_TASK STATEMENT_. Every line from the line containing "Kalender (523, 519)" through the final line below is to be repeated exactly; no other line is.

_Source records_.
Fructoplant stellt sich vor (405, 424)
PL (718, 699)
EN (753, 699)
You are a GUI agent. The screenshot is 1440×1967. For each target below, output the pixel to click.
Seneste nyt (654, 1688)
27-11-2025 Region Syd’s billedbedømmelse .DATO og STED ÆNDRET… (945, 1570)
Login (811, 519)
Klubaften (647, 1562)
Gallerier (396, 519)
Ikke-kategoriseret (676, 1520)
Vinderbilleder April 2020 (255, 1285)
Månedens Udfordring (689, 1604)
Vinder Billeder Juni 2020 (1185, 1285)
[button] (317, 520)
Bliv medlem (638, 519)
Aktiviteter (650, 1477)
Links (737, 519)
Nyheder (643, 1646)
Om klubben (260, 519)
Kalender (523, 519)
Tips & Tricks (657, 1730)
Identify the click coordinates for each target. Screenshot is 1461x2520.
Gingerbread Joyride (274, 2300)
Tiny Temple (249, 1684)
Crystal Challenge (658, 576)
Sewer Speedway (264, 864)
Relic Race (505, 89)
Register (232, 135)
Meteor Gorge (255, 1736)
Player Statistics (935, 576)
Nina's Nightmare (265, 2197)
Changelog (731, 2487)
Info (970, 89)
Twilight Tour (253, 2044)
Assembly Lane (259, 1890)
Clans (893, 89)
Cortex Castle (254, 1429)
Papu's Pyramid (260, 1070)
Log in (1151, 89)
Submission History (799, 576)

_COMPLETED TASK_.
Kalender (523, 519)
Tips & Tricks (657, 1730)
Identify the click coordinates for each target. Screenshot is 1461x2520.
Gingerbread Joyride (274, 2300)
Tiny Temple (249, 1684)
Crystal Challenge (658, 576)
Sewer Speedway (264, 864)
Relic Race (505, 89)
Register (232, 135)
Meteor Gorge (255, 1736)
Player Statistics (935, 576)
Nina's Nightmare (265, 2197)
Changelog (731, 2487)
Info (970, 89)
Twilight Tour (253, 2044)
Assembly Lane (259, 1890)
Clans (893, 89)
Cortex Castle (254, 1429)
Papu's Pyramid (260, 1070)
Log in (1151, 89)
Submission History (799, 576)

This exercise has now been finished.